▶ _DATA EXTRACT_
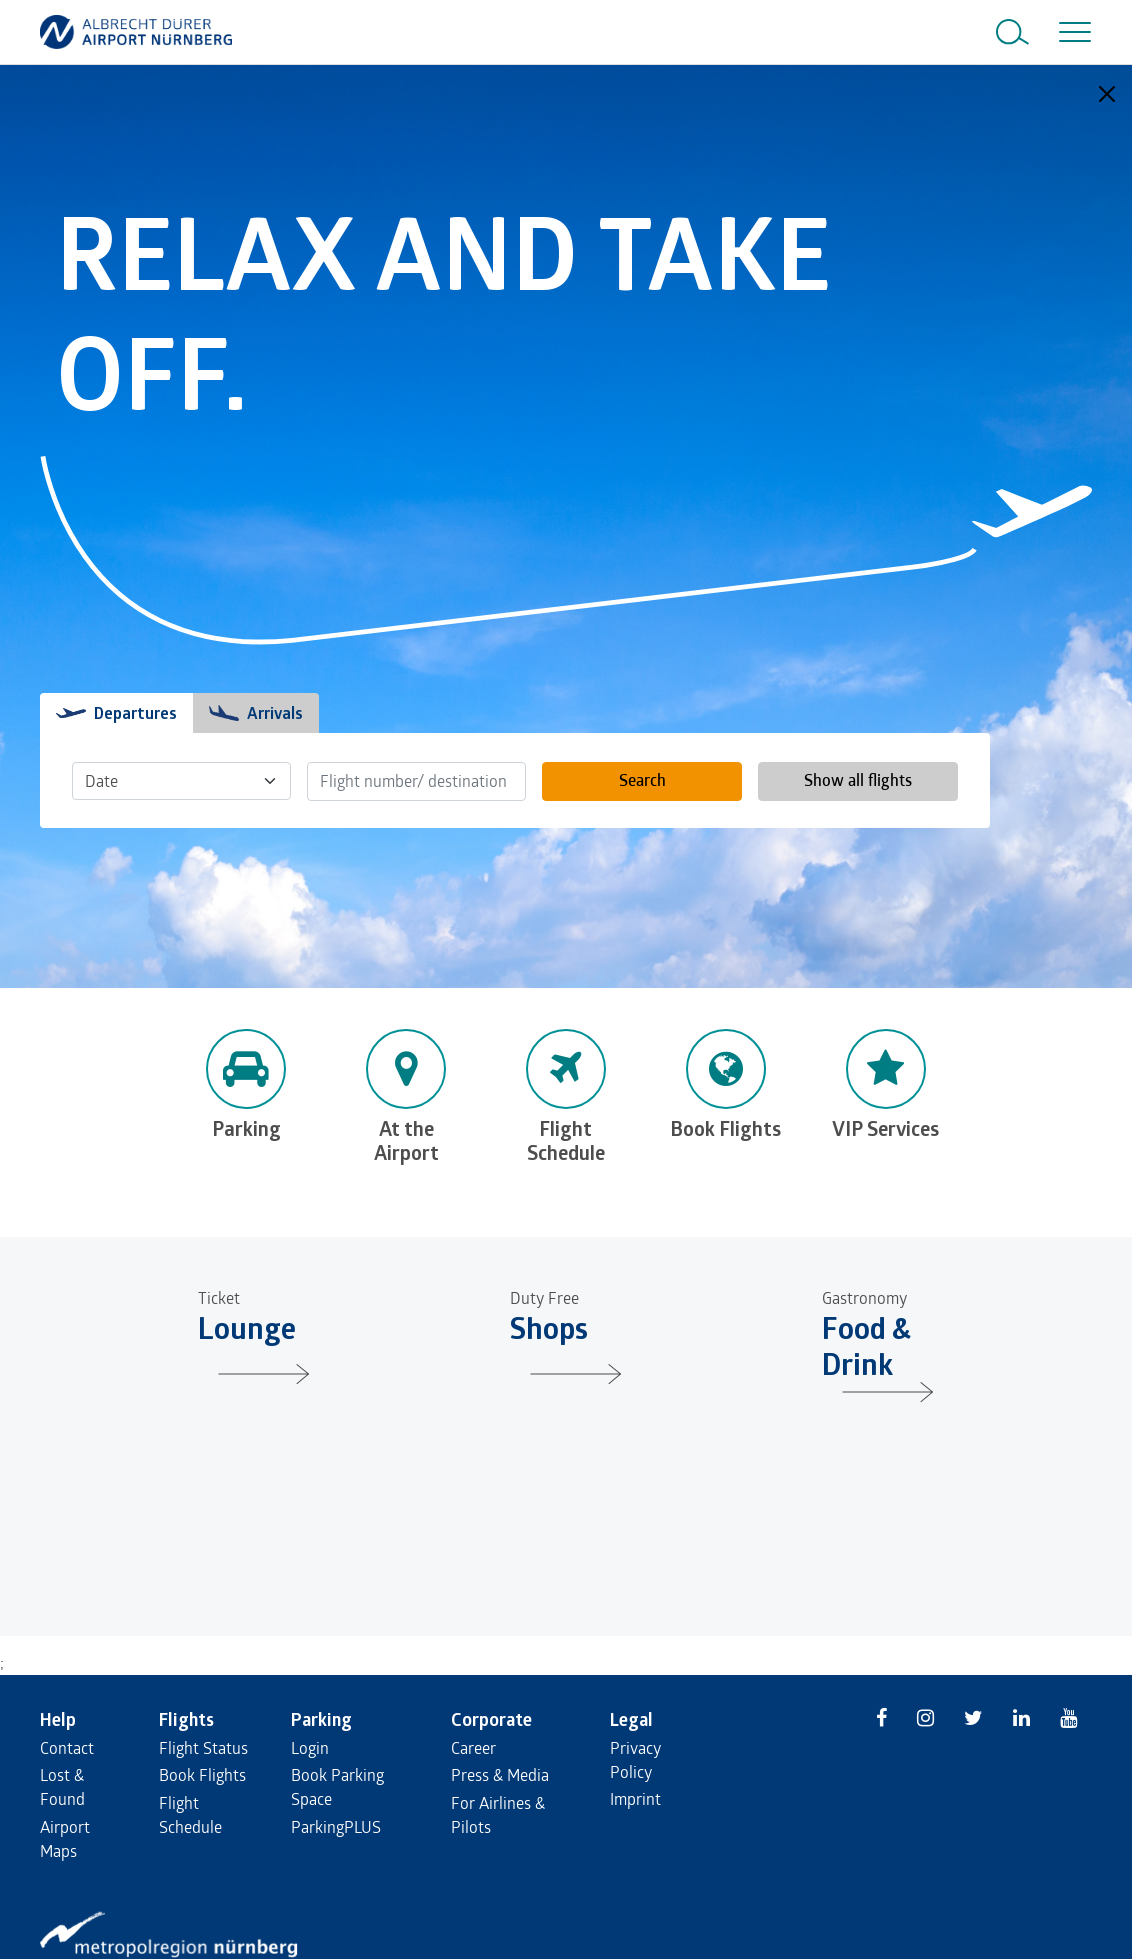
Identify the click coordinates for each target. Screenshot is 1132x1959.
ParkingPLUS (336, 1826)
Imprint (635, 1798)
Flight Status (203, 1747)
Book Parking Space (337, 1786)
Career (473, 1747)
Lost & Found (62, 1786)
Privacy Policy (635, 1759)
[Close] (1107, 94)
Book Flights (202, 1774)
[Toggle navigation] (1071, 32)
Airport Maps (65, 1838)
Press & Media (500, 1774)
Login (310, 1747)
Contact (67, 1747)
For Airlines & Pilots (498, 1814)
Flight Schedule (190, 1814)
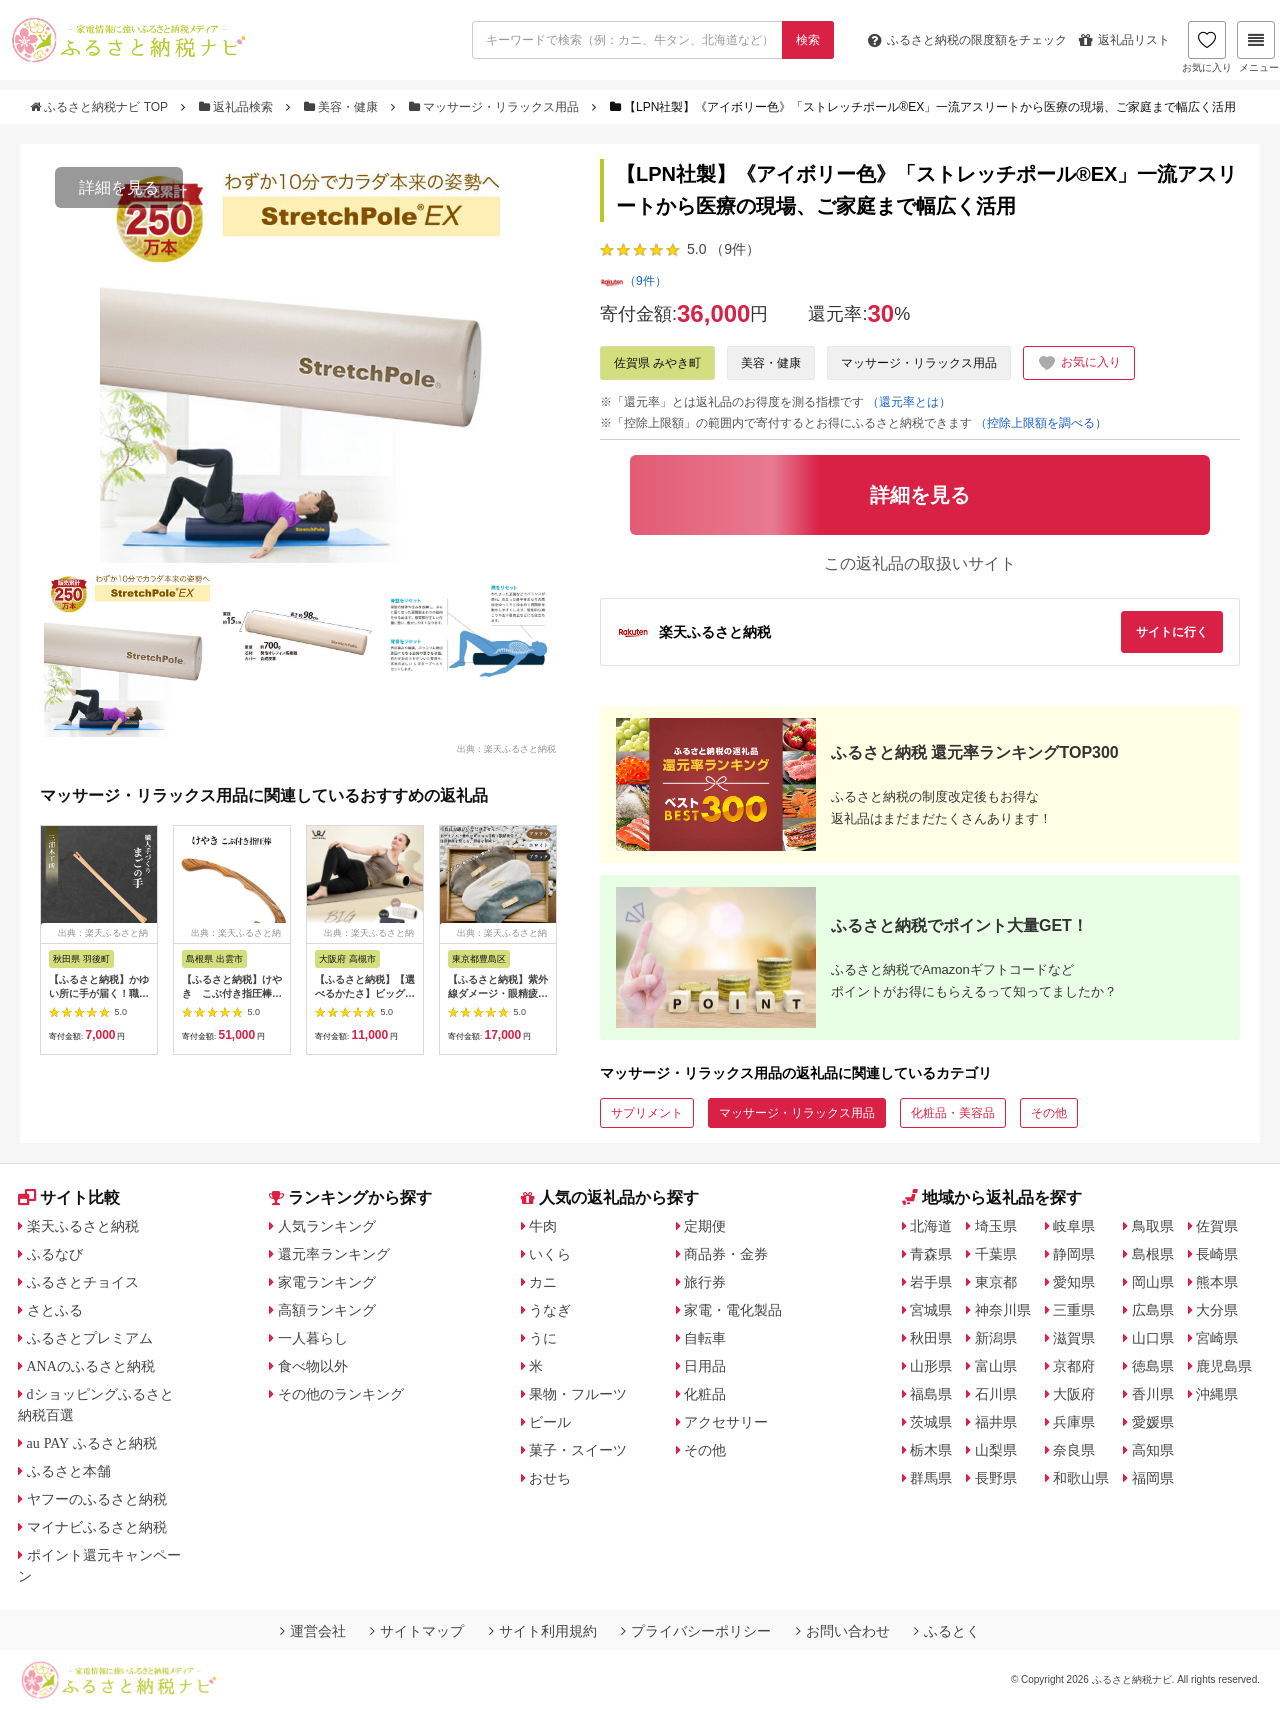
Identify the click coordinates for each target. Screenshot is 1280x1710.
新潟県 (996, 1338)
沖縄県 (1217, 1394)
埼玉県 (996, 1226)
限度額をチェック (967, 40)
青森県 (931, 1254)
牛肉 (543, 1226)
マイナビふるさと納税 (97, 1527)
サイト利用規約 (543, 1631)
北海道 (931, 1226)
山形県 (931, 1366)
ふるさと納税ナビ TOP (100, 107)
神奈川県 (1003, 1310)
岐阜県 (1074, 1226)
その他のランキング (341, 1394)
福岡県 (1153, 1478)
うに (543, 1338)
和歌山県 (1081, 1478)
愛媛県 (1153, 1422)
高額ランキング (327, 1310)
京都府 (1074, 1366)
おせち (550, 1478)
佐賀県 (1217, 1226)
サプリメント (647, 1113)
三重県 (1074, 1310)
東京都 (996, 1282)
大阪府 (1074, 1394)
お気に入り (1207, 47)
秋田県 (931, 1338)
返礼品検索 (238, 107)
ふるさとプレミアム (90, 1338)
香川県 (1153, 1394)
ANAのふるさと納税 (91, 1366)
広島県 (1153, 1310)
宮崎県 (1217, 1338)
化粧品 (705, 1394)
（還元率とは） (909, 402)
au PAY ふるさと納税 (92, 1443)
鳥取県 (1153, 1226)
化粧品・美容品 (953, 1113)
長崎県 (1217, 1254)
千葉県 (996, 1254)
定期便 (705, 1226)
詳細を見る (119, 187)
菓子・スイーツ (578, 1450)
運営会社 (313, 1631)
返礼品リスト (1124, 40)
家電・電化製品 (733, 1310)
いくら (550, 1254)
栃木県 (931, 1450)
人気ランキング (327, 1226)
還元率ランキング (334, 1254)
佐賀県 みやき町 (657, 363)
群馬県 (931, 1478)
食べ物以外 (313, 1366)
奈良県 (1074, 1450)
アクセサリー (726, 1422)
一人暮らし (313, 1338)
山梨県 (996, 1450)
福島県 (931, 1394)
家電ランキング (327, 1282)
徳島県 (1153, 1366)
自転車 (705, 1338)
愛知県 (1074, 1282)
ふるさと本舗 (69, 1471)
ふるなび (55, 1254)
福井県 (996, 1422)
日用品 (705, 1366)
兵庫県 (1074, 1422)
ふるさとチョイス (83, 1282)
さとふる (55, 1310)
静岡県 (1074, 1254)
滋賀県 (1074, 1338)
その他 (1049, 1113)
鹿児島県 (1224, 1366)
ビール (550, 1422)
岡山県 (1153, 1282)
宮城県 (931, 1310)
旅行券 (705, 1282)
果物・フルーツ (578, 1394)
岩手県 (931, 1282)
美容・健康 (343, 107)
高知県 (1153, 1450)
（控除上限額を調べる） (1041, 423)
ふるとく (947, 1631)
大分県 (1217, 1310)
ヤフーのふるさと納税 (97, 1499)
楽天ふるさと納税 (83, 1226)
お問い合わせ (843, 1631)
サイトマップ (417, 1631)
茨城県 (931, 1422)
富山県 (996, 1366)
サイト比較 (69, 1197)
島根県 (1153, 1254)
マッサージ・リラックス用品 (496, 107)
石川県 (996, 1394)
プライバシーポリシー (696, 1631)
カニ (543, 1282)
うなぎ (550, 1310)
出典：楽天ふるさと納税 (506, 748)
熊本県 (1217, 1282)
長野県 (996, 1478)
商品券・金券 (726, 1254)
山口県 (1153, 1338)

▶ _ABOUT THIS TASK_
In the listing above, transcribe exactly everything from the line containing "人気ランキング (327, 1226)" down to the line containing "お問い合わせ (843, 1631)", including both and nothing more.

▶ _SOLUTION_
人気ランキング (327, 1226)
還元率ランキング (334, 1254)
佐賀県 みやき町 (657, 363)
群馬県 (931, 1478)
食べ物以外 (313, 1366)
奈良県 (1074, 1450)
アクセサリー (726, 1422)
一人暮らし (313, 1338)
山梨県 (996, 1450)
福島県 (931, 1394)
家電ランキング (327, 1282)
徳島県 (1153, 1366)
自転車 (705, 1338)
愛知県 (1074, 1282)
ふるさと本舗 (69, 1471)
ふるなび (55, 1254)
福井県 (996, 1422)
日用品 (705, 1366)
兵庫県 (1074, 1422)
ふるさとチョイス (83, 1282)
さとふる (55, 1310)
静岡県 (1074, 1254)
滋賀県 (1074, 1338)
その他 (1049, 1113)
鹿児島県 (1224, 1366)
ビール (550, 1422)
岡山県 (1153, 1282)
宮城県 (931, 1310)
旅行券 (705, 1282)
果物・フルーツ (578, 1394)
岩手県 (931, 1282)
美容・健康 (343, 107)
高知県 (1153, 1450)
（控除上限額を調べる） (1041, 423)
ふるとく (947, 1631)
大分県 (1217, 1310)
ヤフーのふるさと納税 (97, 1499)
楽天ふるさと納税 (83, 1226)
お問い合わせ (843, 1631)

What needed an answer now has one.